New Alzheimer's Treatment Clears Plaques from Brains of Mice Within Hours
Perceived Significance of the Mouse Result
- Many see the rapid plaque clearance and cognitive recovery in mice as hopeful but emphasize “mice ≠ humans.”
- Some note the reported six‑month duration might just reflect when the study ended, not necessarily a hard limit.
- Others stress that mouse “Alzheimer’s” is a genetic model that may not fully mirror human disease.
Treatment Burden and Willingness to Trade Off
- Broad agreement that if this worked in humans, most patients and families would gladly accept injections every six months, or even far more frequent treatment.
- Comparisons are drawn to dialysis and diabetes management to argue that repeated medical interventions are acceptable when the alternative is severe disability.

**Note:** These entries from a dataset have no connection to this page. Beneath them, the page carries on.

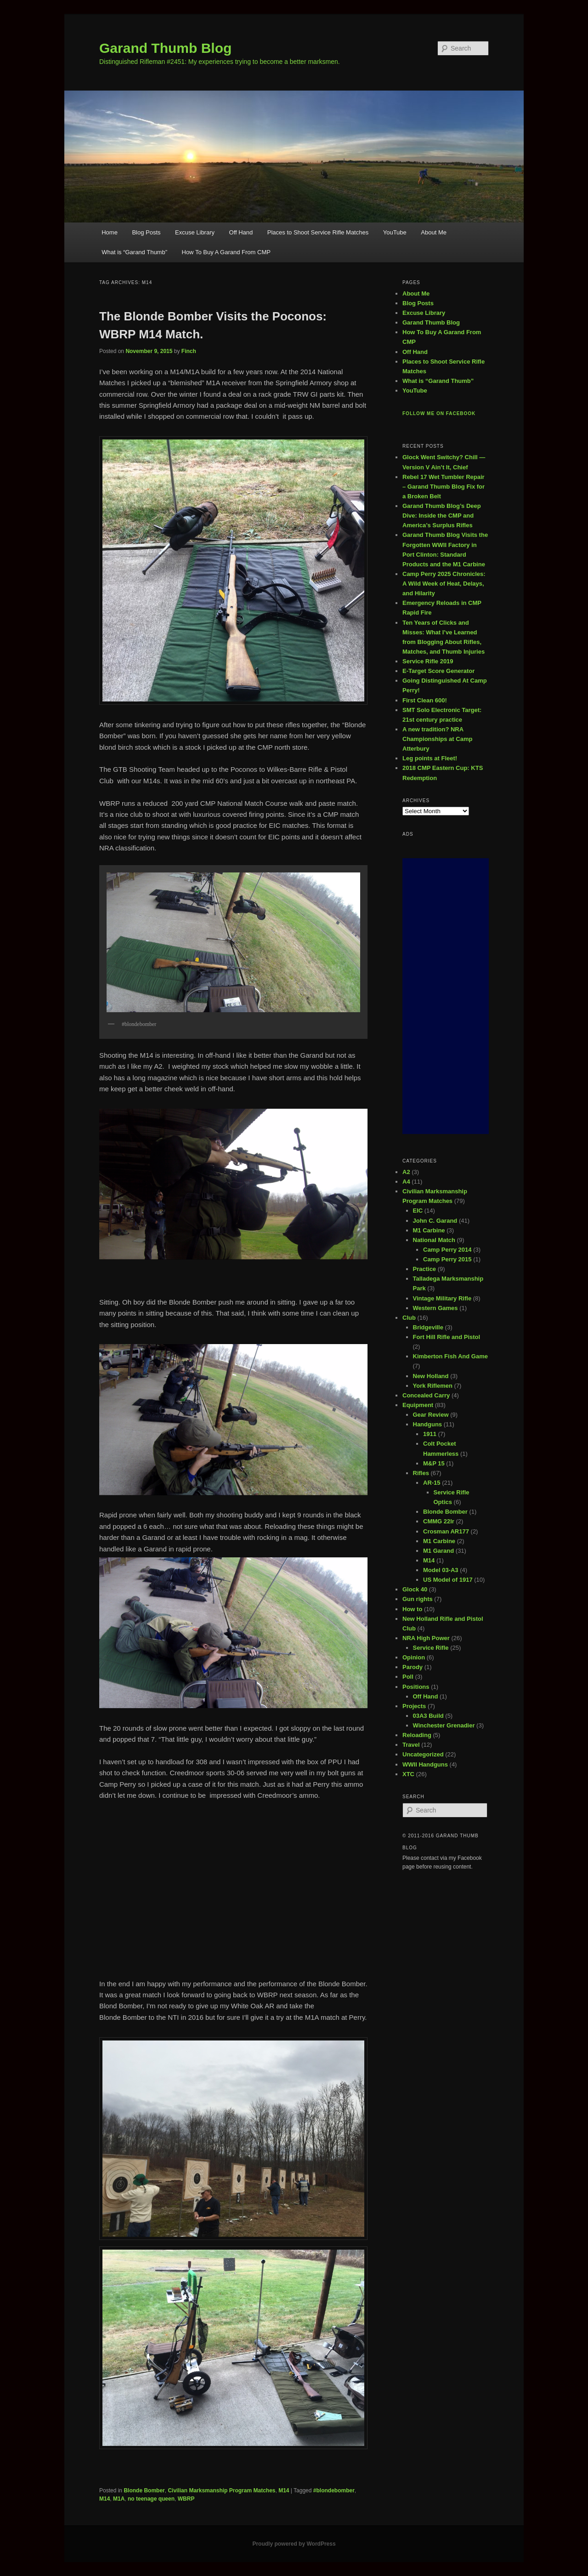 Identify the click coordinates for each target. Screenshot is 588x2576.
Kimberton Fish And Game (450, 1356)
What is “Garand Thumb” (134, 252)
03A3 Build (428, 1715)
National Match (434, 1240)
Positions (416, 1686)
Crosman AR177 (446, 1531)
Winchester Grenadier (444, 1725)
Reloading (416, 1735)
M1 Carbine (429, 1230)
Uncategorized (423, 1754)
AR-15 (432, 1482)
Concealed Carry (426, 1395)
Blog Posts (146, 232)
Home (110, 232)
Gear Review (431, 1414)
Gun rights (417, 1599)
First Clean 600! (424, 700)
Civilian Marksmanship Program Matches (221, 2490)
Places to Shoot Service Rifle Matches (317, 232)
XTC (408, 1774)
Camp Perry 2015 (447, 1259)
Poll (407, 1676)
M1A (118, 2499)
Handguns (427, 1424)
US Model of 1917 (448, 1579)
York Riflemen (432, 1385)
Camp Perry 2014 (447, 1249)
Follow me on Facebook (438, 413)
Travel (411, 1744)
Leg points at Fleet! (429, 758)
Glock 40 (414, 1589)
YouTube (395, 232)
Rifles (421, 1473)
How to (412, 1609)
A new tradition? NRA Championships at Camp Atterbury (437, 739)
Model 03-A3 (440, 1570)
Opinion (413, 1657)
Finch (188, 351)
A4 (406, 1181)
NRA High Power (426, 1638)
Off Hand (241, 232)
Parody (412, 1667)
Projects (414, 1706)
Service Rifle (431, 1647)
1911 (429, 1433)
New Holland (431, 1376)
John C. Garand (435, 1220)
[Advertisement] (445, 996)
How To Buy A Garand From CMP (226, 252)
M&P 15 (434, 1463)
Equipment (417, 1405)
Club (409, 1317)
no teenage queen (151, 2499)
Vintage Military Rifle (442, 1298)
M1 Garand (438, 1550)
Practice (424, 1268)
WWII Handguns (425, 1764)
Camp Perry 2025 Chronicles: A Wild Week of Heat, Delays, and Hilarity (444, 583)
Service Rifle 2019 (427, 661)
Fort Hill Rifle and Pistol (447, 1337)
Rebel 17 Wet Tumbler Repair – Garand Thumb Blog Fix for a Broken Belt (443, 486)
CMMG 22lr (438, 1521)
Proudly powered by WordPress (293, 2544)
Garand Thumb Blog (165, 48)
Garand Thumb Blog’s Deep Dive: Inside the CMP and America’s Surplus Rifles (441, 515)
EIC (418, 1210)
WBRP (186, 2499)
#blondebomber (334, 2490)
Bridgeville (428, 1327)
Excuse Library (195, 232)
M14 (283, 2490)
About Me (434, 232)
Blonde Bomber (144, 2490)
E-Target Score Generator (438, 670)
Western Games (435, 1308)
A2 (406, 1171) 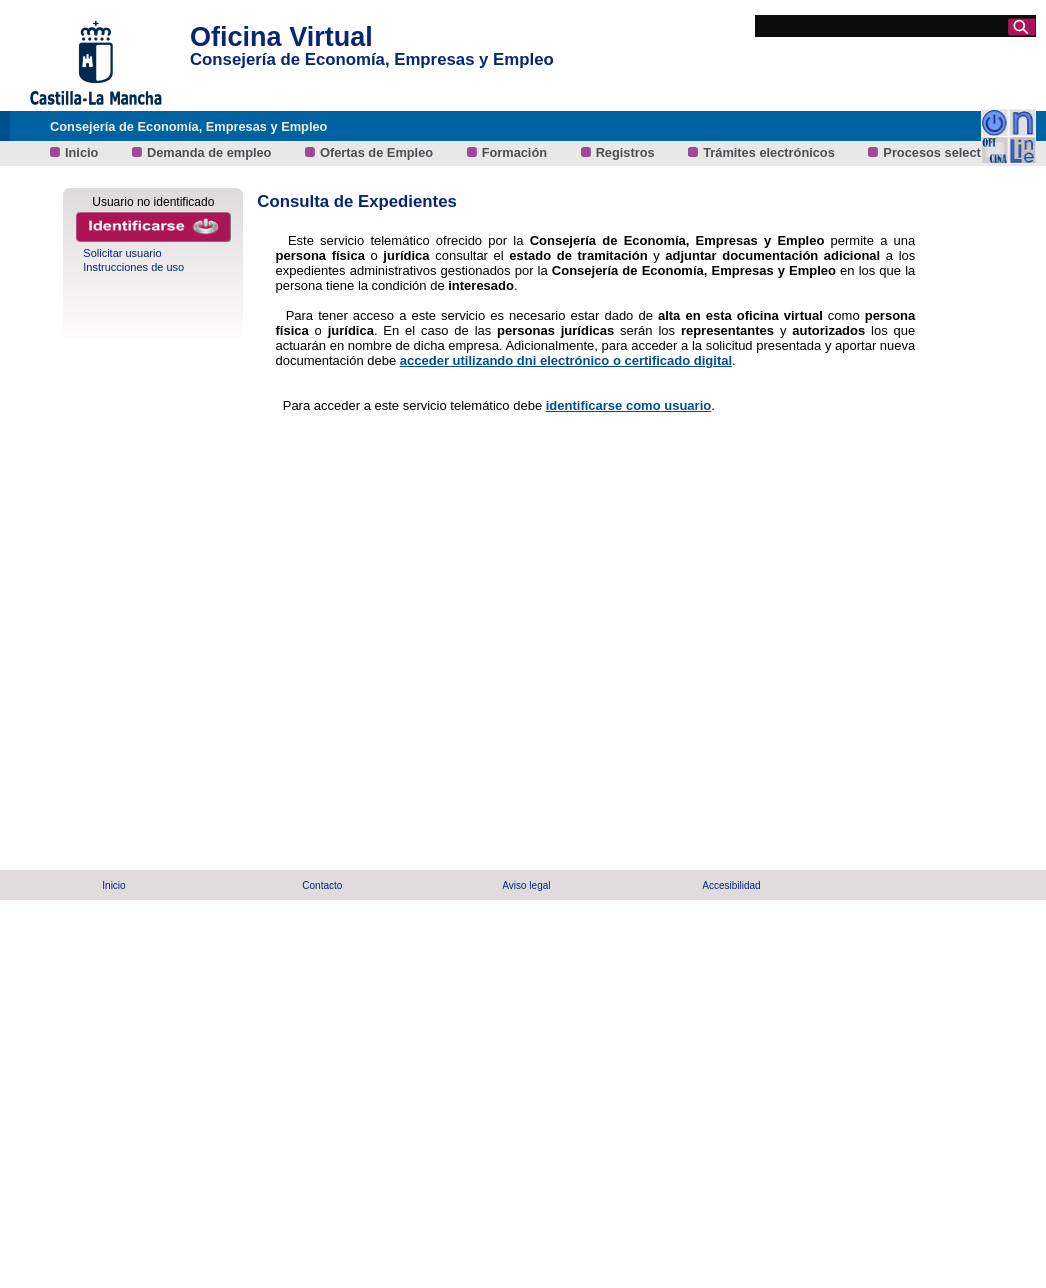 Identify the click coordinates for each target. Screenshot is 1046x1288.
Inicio (83, 152)
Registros (627, 152)
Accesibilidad (731, 885)
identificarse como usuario (628, 405)
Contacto (322, 885)
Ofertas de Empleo (378, 152)
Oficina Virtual (281, 37)
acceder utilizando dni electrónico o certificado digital (566, 360)
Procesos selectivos (944, 152)
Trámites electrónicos (770, 152)
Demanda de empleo (211, 152)
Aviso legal (526, 885)
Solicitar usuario (122, 253)
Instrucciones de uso (133, 267)
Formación (516, 152) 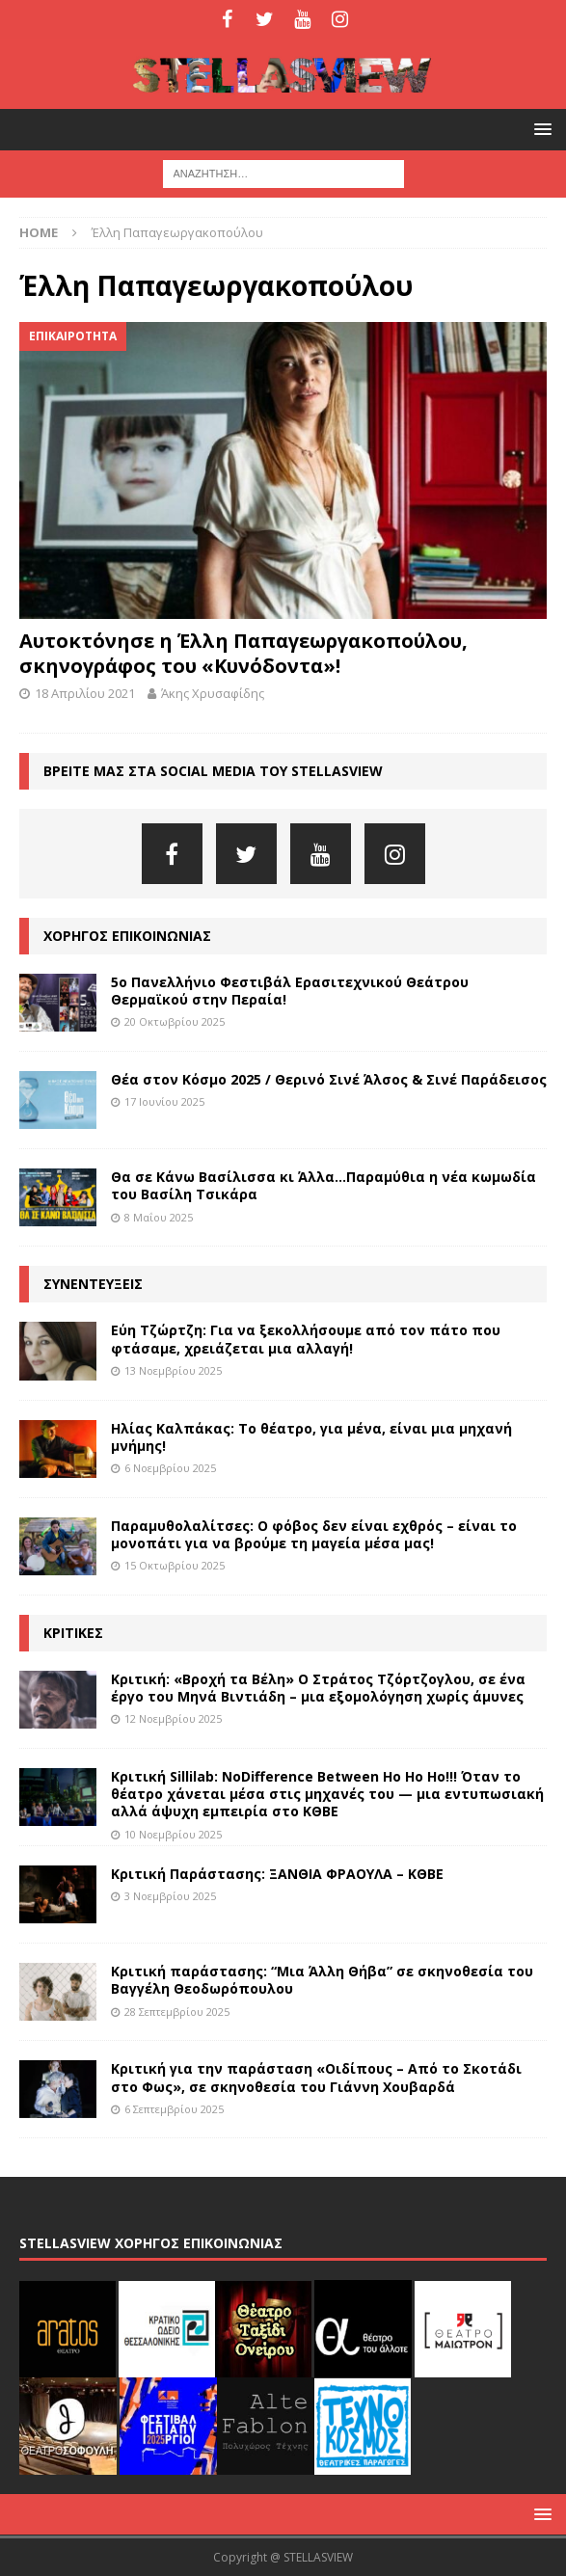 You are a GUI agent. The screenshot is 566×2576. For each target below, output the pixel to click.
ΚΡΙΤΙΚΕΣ (73, 1632)
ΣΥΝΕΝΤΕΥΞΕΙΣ (93, 1284)
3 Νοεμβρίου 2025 (170, 1896)
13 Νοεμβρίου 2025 (173, 1370)
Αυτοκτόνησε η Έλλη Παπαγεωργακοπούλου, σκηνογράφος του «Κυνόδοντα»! (243, 653)
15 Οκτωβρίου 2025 (174, 1565)
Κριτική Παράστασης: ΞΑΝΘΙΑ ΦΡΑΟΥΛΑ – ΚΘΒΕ (277, 1874)
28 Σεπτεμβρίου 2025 (176, 2011)
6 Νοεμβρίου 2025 (170, 1468)
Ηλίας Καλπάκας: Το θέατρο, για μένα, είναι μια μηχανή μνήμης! (311, 1437)
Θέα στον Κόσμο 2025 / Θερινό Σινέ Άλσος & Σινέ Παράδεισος (329, 1079)
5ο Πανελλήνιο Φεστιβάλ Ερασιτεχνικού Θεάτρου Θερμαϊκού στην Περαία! (290, 990)
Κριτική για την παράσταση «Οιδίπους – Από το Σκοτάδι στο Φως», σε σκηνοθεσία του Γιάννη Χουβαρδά (316, 2077)
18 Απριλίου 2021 (85, 693)
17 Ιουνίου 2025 (164, 1101)
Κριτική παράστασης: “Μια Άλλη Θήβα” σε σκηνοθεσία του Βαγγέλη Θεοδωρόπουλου (322, 1980)
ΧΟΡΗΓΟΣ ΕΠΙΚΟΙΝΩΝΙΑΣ (127, 935)
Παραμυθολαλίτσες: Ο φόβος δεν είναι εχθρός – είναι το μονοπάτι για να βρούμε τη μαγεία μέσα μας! (314, 1534)
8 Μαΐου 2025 (158, 1217)
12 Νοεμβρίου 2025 (173, 1718)
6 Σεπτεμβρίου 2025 (174, 2109)
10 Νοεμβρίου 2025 (173, 1834)
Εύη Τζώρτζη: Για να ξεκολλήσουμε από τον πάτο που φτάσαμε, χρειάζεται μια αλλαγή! (305, 1338)
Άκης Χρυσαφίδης (212, 693)
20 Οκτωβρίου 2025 (174, 1021)
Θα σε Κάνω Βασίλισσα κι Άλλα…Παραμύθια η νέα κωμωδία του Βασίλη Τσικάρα (323, 1185)
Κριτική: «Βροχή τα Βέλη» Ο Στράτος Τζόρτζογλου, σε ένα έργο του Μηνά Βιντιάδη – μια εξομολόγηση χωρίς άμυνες (318, 1687) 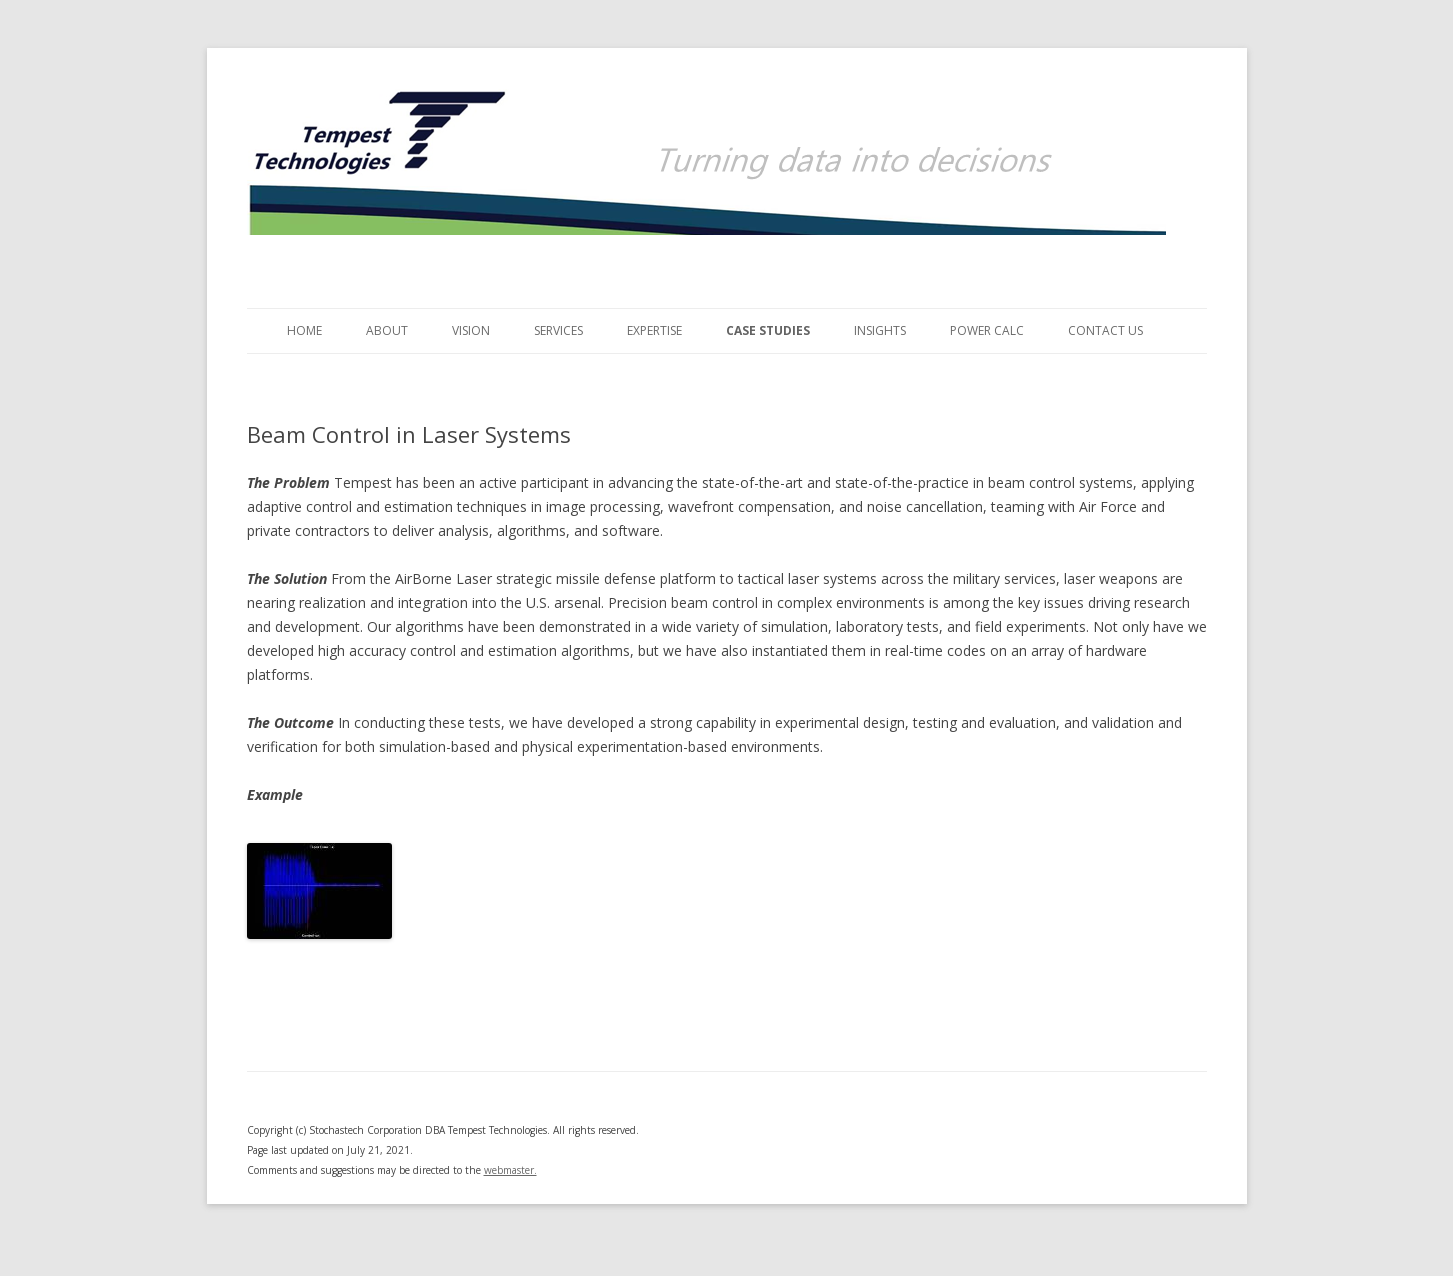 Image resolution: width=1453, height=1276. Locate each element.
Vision (471, 330)
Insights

Prevention vs Cure (Exercise, Lifestyle)
- One subthread cites research linking modest weekly physical activity to large reductions in dementia risk.
- There’s frustration that people say they’d do anything for a “silver bullet” while neglecting basic health habits.
- Others push back: these results are about risk reduction, not reversing established Alzheimer’s; prevention and treatment are “apples and oranges.”
Mouse Models, Amyloid Hypothesis, and Likely Effects
- Commenters note prior amyloid-clearing drugs helped mice but not humans, fueling doubt that beta‑amyloid is the core problem.
- A counterargument references work defending the amyloid hypothesis: amyloid may trigger tau pathology, so late amyloid removal might only slow progression.
- Several conclude that even a pure “progression‑slowing” or pre‑symptomatic preventative would still be hugely valuable.
Ethics and Law of Early Human Testing
- Strong debate over why severely ill patients can’t access untested drugs:
- Pro‑access side invokes autonomy (“my body, my choice”) and pre‑consent before cognitive decline.
- Others stress inability to give truly informed consent, legal limits on waivers, risk of extreme harm, and history of scams and negligence.
- Existing pathways for last‑resort or late‑phase experimental therapies are mentioned, but not for totally untested drugs.
Cost, Access, and Incentives
- Some worry that if the treatment isn’t highly profitable, it may stall.
- Others argue governments could justify very large payments or even nationalization, given the massive economic cost of dementia—though the need to fund many failed attempts is highlighted.
- One commenter notes non‑monetary costs of home caregiving, even when no money changes hands.
Alternative and Adjacent Approaches
- Chinese “neck drain”–type interventions and TCM‑related treatments are discussed with heavy skepticism, even by clinicians, due to weak evidence and lack of global adoption.
- Creatine is mentioned as having preliminary, marginal cognitive benefits in early human studies.
- There’s curiosity whether amyloid‑clearing methods could help related conditions like cerebral amyloid angiopathy.
Emotional and Personal Perspectives
- Several describe deep fear of Alzheimer’s and witnessing relatives’ decline.
- A person with normal pressure hydrocephalus shares a powerful story of transient improvement after a spinal tap and the grief of losing that clarity again, used as an analogy for a temporary Alzheimer’s “awakening.”